Patients
Consent for the publication and any additional related information was taken from the patients or their parents involved in the study. Most of the patients came to our clinic in their first few years of diagnosis. Clinical histories and molecular results were reviewed for all unrelated patients who examined at the Department of Medical Genetics, University of Health Sciences, Dışkapı Yıldırım Beyazıt Training and Research Hospital, Ankara, Turkey. According to National Comprehensive Cancer Network (NCCN) guidelines for breast-ovarian cancer, patients were evaluated. Patients underwent BRCA1-2 NGS panel test between January 2017 and December 2020 at Ankara Central Genetic Laboratory (Ankara, Turkey). Negative patients and patients with NGS results suspected of possible deletion/duplication underwent MLPA test. All have a strong family history with at least three cancers in relatives (1st, 2nd, 3rd degree). Patients with uncertain/missing data have been filtered. Participants who underwent the MLPA test for the BRCA1/BRCA2 deletions or duplications have been chosen for the study..
DNA Panels And NGS
Blood samples were collected in EDTA tubes. The patients' DNA was extracted according to the manufacturer's standard procedure using the QIAamp DNA Blood Midi Kit (Qiagen, Hilden, Germany) by QIAcube (Qiagen Inc Mississauga, ON, Canada).

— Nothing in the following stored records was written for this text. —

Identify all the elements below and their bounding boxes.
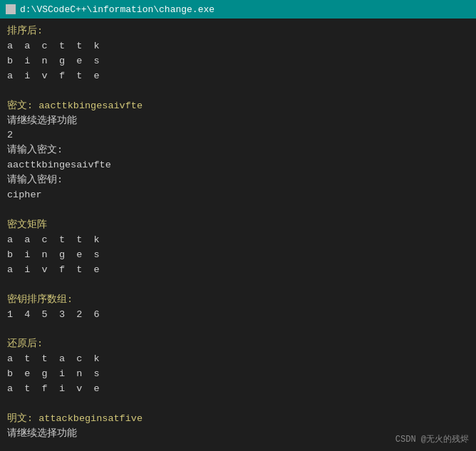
title-bar: d:\VSCodeC++\information\change.exe (0, 0, 476, 19)
terminal-line: b e g i n s (7, 368, 100, 379)
terminal-line: 2 (7, 130, 13, 140)
terminal-line: a a c t t k (7, 234, 100, 245)
terminal-line: a i v f t e (7, 71, 100, 81)
terminal-line: a t t a c k (7, 353, 100, 364)
terminal-line: 请输入密文: (7, 145, 63, 155)
terminal-line: a a c t t k (7, 41, 100, 51)
terminal-line: 密钥排序数组: (7, 294, 73, 305)
terminal-line: 密文矩阵 (7, 219, 47, 230)
terminal-line: a t f i v e (7, 383, 100, 394)
content-area: 排序后: a a c t t k b i n g e s a i v f t e… (0, 19, 476, 451)
terminal-line: 还原后: (7, 338, 43, 349)
window: d:\VSCodeC++\information\change.exe 排序后:… (0, 0, 476, 451)
terminal-line: 排序后: (7, 26, 43, 36)
terminal-line: b i n g e s (7, 249, 100, 260)
terminal-line: 请继续选择功能 (7, 115, 77, 126)
terminal-line: 请输入密钥: (7, 175, 63, 185)
title-text: d:\VSCodeC++\information\change.exe (20, 4, 214, 15)
terminal-line: b i n g e s (7, 56, 100, 66)
terminal-line: 请继续选择功能 (7, 428, 77, 439)
terminal-line: cipher (7, 190, 42, 200)
watermark: CSDN @无火的残烬 (395, 433, 469, 445)
terminal-line: 密文: aacttkbingesaivfte (7, 100, 143, 111)
window-icon (6, 4, 16, 14)
terminal-output: 排序后: a a c t t k b i n g e s a i v f t e… (7, 24, 469, 442)
terminal-line: 1 4 5 3 2 6 (7, 309, 100, 320)
terminal-line: aacttkbingesaivfte (7, 160, 111, 170)
terminal-line: 明文: attackbeginsatfive (7, 413, 143, 424)
terminal-line: a i v f t e (7, 264, 100, 275)
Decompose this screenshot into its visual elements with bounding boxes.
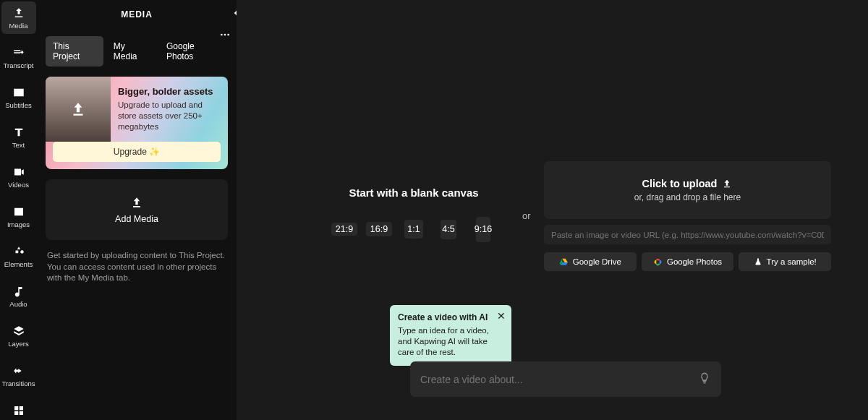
tooltip-close-button[interactable]: ✕ — [497, 310, 506, 322]
ratio-1-1[interactable]: 1:1 — [404, 220, 423, 239]
media-panel: MEDIA This Project My Media Google Photo… — [37, 0, 237, 420]
upgrade-promo: Bigger, bolder assets Upgrade to upload … — [46, 77, 228, 169]
tab-google-photos[interactable]: Google Photos — [159, 36, 228, 67]
sidebar-item-label: Media — [9, 22, 28, 30]
sidebar-item-elements[interactable]: Elements — [1, 240, 36, 273]
ratio-16-9[interactable]: 16:9 — [366, 222, 392, 236]
import-btn-label: Google Photos — [667, 257, 722, 266]
sidebar-item-label: Transitions — [1, 380, 35, 387]
flask-icon — [754, 257, 762, 266]
svg-point-2 — [227, 34, 229, 36]
aspect-ratio-row: 21:9 16:9 1:1 4:5 9:16 — [331, 215, 496, 244]
sidebar-item-transitions[interactable]: Transitions — [1, 359, 36, 392]
sidebar-item-audio[interactable]: Audio — [1, 280, 36, 312]
add-media-label: Add Media — [115, 214, 158, 224]
sidebar-item-templates[interactable]: Templates — [1, 399, 36, 420]
templates-icon — [12, 404, 25, 417]
sidebar-item-label: Text — [12, 141, 25, 149]
google-photos-icon — [653, 257, 663, 267]
layers-icon — [12, 325, 25, 338]
transitions-icon — [12, 364, 25, 377]
or-label: or — [522, 210, 531, 221]
sidebar-item-videos[interactable]: Videos — [1, 160, 36, 193]
google-drive-button[interactable]: Google Drive — [544, 252, 637, 271]
sidebar-item-layers[interactable]: Layers — [1, 320, 36, 352]
sidebar-item-label: Videos — [8, 181, 29, 189]
upload-title: Click to upload — [642, 178, 733, 189]
ratio-4-5[interactable]: 4:5 — [441, 220, 456, 239]
import-btn-label: Google Drive — [573, 257, 621, 266]
upload-subtext: or, drag and drop a file here — [634, 192, 741, 202]
promo-heading: Bigger, bolder assets — [118, 86, 221, 97]
media-tabs: This Project My Media Google Photos — [46, 36, 228, 67]
promo-subtext: Upgrade to upload and store assets over … — [118, 100, 221, 132]
sidebar-item-label: Images — [7, 220, 30, 228]
sidebar-item-label: Audio — [9, 300, 27, 308]
ellipsis-icon — [219, 29, 231, 40]
upload-dropzone[interactable]: Click to upload or, drag and drop a file… — [544, 161, 831, 219]
sidebar-item-text[interactable]: Text — [1, 121, 36, 153]
panel-header: MEDIA — [37, 0, 237, 29]
import-btn-label: Try a sample! — [767, 257, 817, 266]
google-drive-icon — [559, 257, 569, 267]
svg-marker-5 — [562, 258, 568, 262]
left-sidebar: Media Transcript Subtitles Text Videos I… — [0, 0, 37, 420]
media-url-input[interactable] — [544, 225, 831, 244]
start-title: Start with a blank canvas — [349, 187, 478, 199]
upload-icon — [129, 195, 144, 210]
ratio-9-16[interactable]: 9:16 — [476, 217, 490, 242]
panel-title: MEDIA — [121, 9, 153, 20]
audio-icon — [12, 285, 25, 298]
sidebar-item-label: Elements — [4, 260, 33, 268]
sidebar-item-media[interactable]: Media — [1, 1, 36, 34]
tab-this-project[interactable]: This Project — [46, 36, 103, 67]
blank-canvas-section: Start with a blank canvas 21:9 16:9 1:1 … — [312, 187, 515, 244]
panel-hint: Get started by uploading content to This… — [47, 250, 226, 284]
sidebar-item-label: Subtitles — [5, 101, 31, 109]
main-canvas: Start with a blank canvas 21:9 16:9 1:1 … — [237, 0, 868, 420]
transcript-icon — [12, 46, 25, 59]
videos-icon — [12, 166, 25, 179]
sidebar-item-label: Transcript — [4, 61, 34, 69]
subtitles-icon — [12, 86, 25, 99]
import-buttons-row: Google Drive Google Photos Try a sample! — [544, 252, 831, 271]
upload-title-text: Click to upload — [642, 178, 718, 189]
images-icon — [12, 205, 25, 218]
tab-my-media[interactable]: My Media — [106, 36, 156, 67]
ai-prompt-bar[interactable] — [410, 361, 721, 397]
ratio-21-9[interactable]: 21:9 — [331, 223, 357, 236]
ai-prompt-input[interactable] — [420, 374, 698, 385]
upgrade-button[interactable]: Upgrade ✨ — [53, 142, 221, 162]
ai-tooltip: ✕ Create a video with AI Type an idea fo… — [390, 305, 511, 366]
upload-icon — [721, 178, 733, 189]
promo-thumbnail — [46, 77, 111, 142]
tooltip-body: Type an idea for a video, and Kapwing AI… — [398, 325, 503, 359]
add-media-button[interactable]: Add Media — [46, 179, 228, 240]
google-photos-button[interactable]: Google Photos — [642, 252, 734, 271]
svg-point-1 — [224, 34, 226, 36]
elements-icon — [12, 245, 25, 258]
sidebar-item-images[interactable]: Images — [1, 200, 36, 233]
text-icon — [12, 126, 25, 139]
upload-icon — [12, 7, 25, 20]
more-options-button[interactable] — [219, 29, 231, 43]
sidebar-item-transcript[interactable]: Transcript — [1, 41, 36, 74]
lightbulb-icon[interactable] — [698, 372, 711, 387]
sidebar-item-label: Layers — [8, 340, 29, 348]
tooltip-title: Create a video with AI — [398, 312, 503, 322]
try-sample-button[interactable]: Try a sample! — [739, 252, 831, 271]
svg-point-0 — [221, 34, 223, 36]
upload-icon — [69, 100, 88, 119]
sidebar-item-subtitles[interactable]: Subtitles — [1, 81, 36, 113]
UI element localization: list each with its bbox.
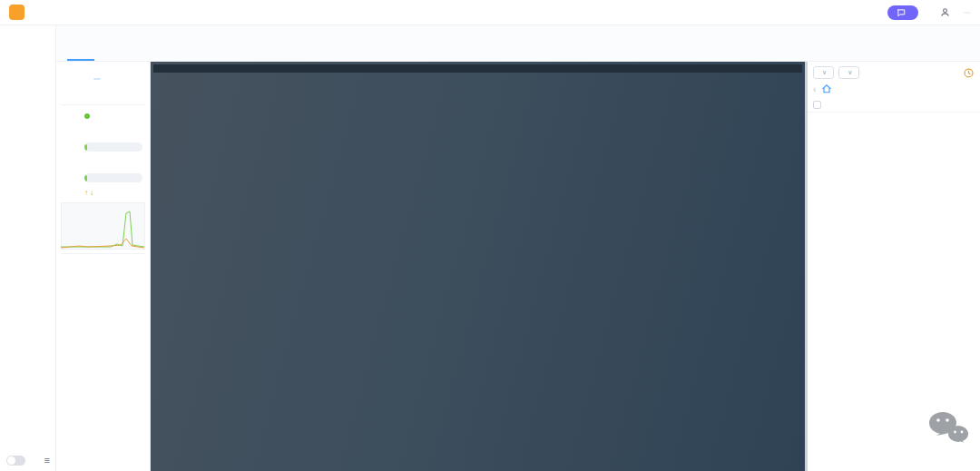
upload-speed: ↑: [84, 188, 88, 198]
network-graph: [61, 202, 145, 250]
terminal[interactable]: [151, 62, 805, 471]
session-tab[interactable]: [67, 49, 94, 61]
home-icon[interactable]: [821, 83, 832, 94]
memory-progress-bar: [84, 142, 142, 152]
copy-ip-button[interactable]: [93, 78, 101, 80]
host-info-panel: ↑ ↓: [56, 62, 151, 471]
upload-button[interactable]: ∨: [813, 66, 834, 79]
tabbar: [56, 43, 980, 62]
glances-title-bar: [153, 64, 802, 73]
plan-badge: [964, 12, 971, 14]
memory-row: [61, 139, 145, 154]
network-row: ↑ ↓: [61, 185, 145, 201]
online-row: [61, 86, 145, 102]
glances-alert-line: [153, 93, 805, 100]
file-panel: ∨ ∨ ‹: [808, 62, 980, 471]
menubar: [56, 25, 980, 43]
file-table-header: [808, 98, 980, 113]
easynode-logo-icon: [9, 5, 24, 20]
session-status-dot: [74, 51, 80, 56]
app-header: [0, 0, 980, 25]
sidebar-toggle-switch[interactable]: [6, 456, 25, 466]
new-button[interactable]: ∨: [838, 66, 859, 79]
chat-bubble-icon: [897, 8, 906, 17]
disk-row: [61, 170, 145, 185]
sidebar: ≡: [0, 25, 56, 471]
user-menu[interactable]: [940, 7, 953, 17]
ai-chat-button[interactable]: [887, 5, 918, 20]
disk-progress-bar: [84, 173, 142, 182]
cpu-row: [61, 108, 145, 123]
swap-row: [61, 154, 145, 170]
back-icon[interactable]: ‹: [813, 84, 816, 94]
load-row: [61, 123, 145, 139]
cpu-status-dot: [84, 113, 90, 119]
host-row: [61, 71, 145, 86]
collapse-menu-icon[interactable]: ≡: [44, 456, 50, 466]
user-icon: [940, 7, 950, 17]
select-all-checkbox[interactable]: [813, 101, 821, 109]
download-speed: ↓: [90, 188, 93, 198]
history-icon[interactable]: [963, 67, 975, 79]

The DNA samples were quantified with a NanoDrop 1000 (Thermo Fisher Scientific Inc., MA, USA) spectrophotometer.
Qiaseq targeted DNA panel (DHS-102Z, Human BRCA1 and BRCA2 Panel) or Multiplicom BRCA MASTR Dx (Multiplicom N.V., Niel, Belgium) kits have been used for BRCA sequencing. The sequencing was performed on the Illumina MiSeq system (Illumina Inc., San Diego, CA, USA). The data were analyzed on QIAGEN Clinical Insight (QCI™) Analyze software (QIAGEN, Hilden, Germany) and Sophia DDM software (Sophia Genetics, Saint- Sulp). Visualization of the data was performed with IGV 2.7.2 (Broad Institute) software.

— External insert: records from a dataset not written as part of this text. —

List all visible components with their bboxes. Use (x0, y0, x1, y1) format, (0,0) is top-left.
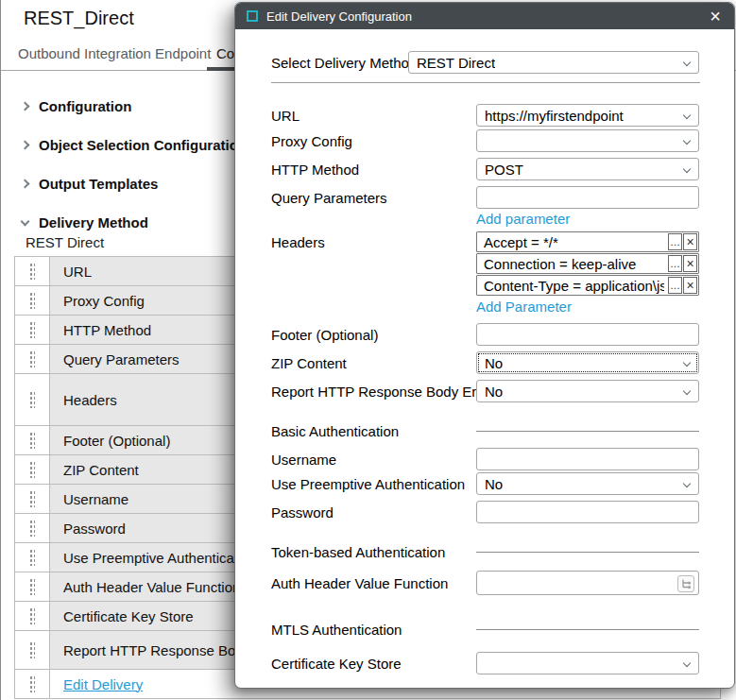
drag-handle[interactable] (15, 572, 50, 601)
grip-dots-icon (29, 607, 35, 624)
headers-label: Headers (271, 231, 476, 250)
report-http-response-body-error-label: Report HTTP Response Body Error (271, 384, 476, 400)
use-preemptive-authentication-combobox[interactable]: No (476, 472, 699, 495)
section-object-selection-configuration[interactable]: Object Selection Configuration (22, 126, 247, 164)
token-based-authentication-heading: Token-based Authentication (271, 544, 476, 560)
http-method-label: HTTP Method (271, 162, 476, 178)
certificate-key-store-combobox[interactable] (476, 652, 699, 674)
certificate-key-store-label: Certificate Key Store (271, 656, 476, 672)
close-icon[interactable]: × (708, 7, 723, 26)
drag-handle[interactable] (15, 455, 50, 484)
section-output-templates[interactable]: Output Templates (22, 164, 247, 203)
chevron-down-icon (683, 111, 691, 119)
grip-dots-icon (29, 350, 35, 367)
username-input[interactable] (476, 448, 699, 470)
http-method-value: POST (485, 162, 523, 178)
grip-dots-icon (29, 263, 35, 280)
grip-dots-icon (29, 432, 35, 449)
url-value: https://myfirstendpoint (485, 108, 624, 124)
edit-header-button[interactable]: … (668, 277, 682, 294)
remove-header-button[interactable]: × (683, 233, 697, 250)
section-list: Configuration Object Selection Configura… (22, 87, 247, 242)
add-header-link[interactable]: Add Parameter (476, 299, 572, 315)
mtls-authentication-heading: MTLS Authentication (271, 622, 476, 638)
select-delivery-method-combobox[interactable]: REST Direct (408, 51, 699, 74)
query-parameters-input[interactable] (476, 186, 699, 209)
separator (271, 82, 700, 83)
query-parameters-label: Query Parameters (271, 190, 476, 206)
report-http-response-body-error-combobox[interactable]: No (476, 380, 699, 402)
drag-handle[interactable] (15, 670, 50, 698)
tree-picker-icon (680, 578, 692, 589)
remove-header-button[interactable]: × (683, 255, 697, 272)
basic-authentication-heading: Basic Authentication (271, 423, 476, 439)
drag-handle[interactable] (15, 257, 50, 285)
dialog-body: Select Delivery Method REST Direct URL h… (235, 29, 734, 700)
chevron-down-icon (683, 359, 691, 367)
grip-dots-icon (29, 321, 35, 338)
header-value: Content-Type = application\json (484, 278, 664, 294)
drag-handle[interactable] (15, 286, 50, 315)
grip-dots-icon (29, 490, 35, 507)
drag-handle[interactable] (15, 543, 50, 572)
chevron-right-icon (21, 102, 30, 111)
grip-dots-icon (29, 520, 35, 537)
url-combobox[interactable]: https://myfirstendpoint (476, 104, 699, 127)
tab-outbound-integration-endpoint[interactable]: Outbound Integration Endpoint (18, 45, 211, 61)
drag-handle[interactable] (15, 316, 50, 344)
section-divider (476, 552, 699, 553)
grip-dots-icon (29, 578, 35, 595)
drag-handle[interactable] (15, 485, 50, 513)
url-label: URL (271, 108, 476, 124)
auth-header-value-function-label: Auth Header Value Function (271, 575, 476, 591)
remove-header-button[interactable]: × (683, 277, 697, 294)
chevron-down-icon (21, 216, 30, 226)
grip-dots-icon (29, 391, 35, 408)
drag-handle[interactable] (15, 631, 50, 669)
grip-dots-icon (29, 549, 35, 566)
auth-header-value-function-input[interactable] (476, 571, 699, 595)
zip-content-combobox[interactable]: No (476, 351, 699, 374)
use-preemptive-authentication-value: No (485, 476, 503, 492)
app-window: REST_Direct Outbound Integration Endpoin… (0, 0, 736, 700)
dialog-titlebar[interactable]: Edit Delivery Configuration × (235, 3, 734, 29)
password-input[interactable] (476, 501, 699, 523)
edit-header-button[interactable]: … (668, 255, 682, 272)
select-delivery-method-label: Select Delivery Method (271, 55, 408, 71)
section-configuration[interactable]: Configuration (22, 87, 247, 126)
add-parameter-link[interactable]: Add parameter (476, 211, 570, 227)
edit-header-button[interactable]: … (668, 233, 682, 250)
app-icon (247, 10, 258, 22)
select-delivery-method-value: REST Direct (417, 55, 495, 71)
function-picker-button[interactable] (677, 575, 694, 592)
drag-handle[interactable] (15, 374, 50, 425)
drag-handle[interactable] (15, 514, 50, 542)
chevron-down-icon (683, 480, 691, 487)
http-method-combobox[interactable]: POST (476, 158, 699, 180)
section-label: Delivery Method (39, 214, 148, 230)
drag-handle[interactable] (15, 345, 50, 373)
dialog-title: Edit Delivery Configuration (266, 9, 708, 24)
drag-handle[interactable] (15, 602, 50, 630)
drag-handle[interactable] (15, 426, 50, 454)
footer-optional-label: Footer (Optional) (271, 327, 476, 343)
header-item[interactable]: Connection = keep-alive … × (476, 253, 699, 274)
footer-input[interactable] (476, 323, 699, 346)
proxy-config-combobox[interactable] (476, 129, 699, 152)
report-http-response-body-error-value: No (485, 384, 503, 400)
header-item[interactable]: Accept = */* … × (476, 231, 699, 252)
page-title: REST_Direct (24, 8, 134, 29)
header-item[interactable]: Content-Type = application\json … × (476, 275, 699, 296)
delivery-type-label: REST Direct (26, 234, 104, 250)
section-divider (476, 431, 699, 432)
chevron-down-icon (683, 165, 691, 173)
section-label: Object Selection Configuration (39, 137, 247, 153)
edit-delivery-link[interactable]: Edit Delivery (63, 676, 143, 692)
chevron-right-icon (21, 179, 30, 189)
proxy-config-label: Proxy Config (271, 133, 476, 149)
chevron-right-icon (21, 141, 30, 150)
header-value: Accept = */* (484, 234, 558, 250)
grip-dots-icon (29, 461, 35, 478)
use-preemptive-authentication-label: Use Preemptive Authentication (271, 476, 476, 492)
chevron-down-icon (683, 137, 691, 145)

For MLPA, SALSA MLPA probemix P002 BRCA1, SALSA MLPA probemix P087 BRCA1, SALSA MLPA probemix P045 BRCA2/CHEK2, SALSA MLPA probemix P077 BRCA2 (MRC Holland, Amsterdam, Netherlands) kits were used. The study was performed on the ABI 3130 Genetic Analyser system (Applied Biosystems, Carlsbad, California, USA). For data analysis, the Coffalyser.Net tool was used (MRC Holland, Amsterdam, The Netherlands). The BRCA1 exon numbering used in this P002 BRCA1 product description is the traditional exon numbering (exons 1a, 1b, 2, 3, and 5–24), wherein no exon 4 is present; the BRCA1 exon numbering in the BRCA1 LRG_292 sequence and the NCBI NG_005905.2 reference sequence (mentioned within round brackets in manuscript) is different (https://www.mrcholland.com/).
Interpretations, Descriptive Statistics And Graphics
The LRGs were named using Human Genome Variation Society (http://www.HGVS.org/varnomen) guidelines and classified using the American Society of Medical Genetics and Genomics (ACMG) criteria for the interpretation and reporting of single gene copy number variants [12]. Descriptive statistical calculations have been made, and graphics have been prepared with Python (version 3.9.2).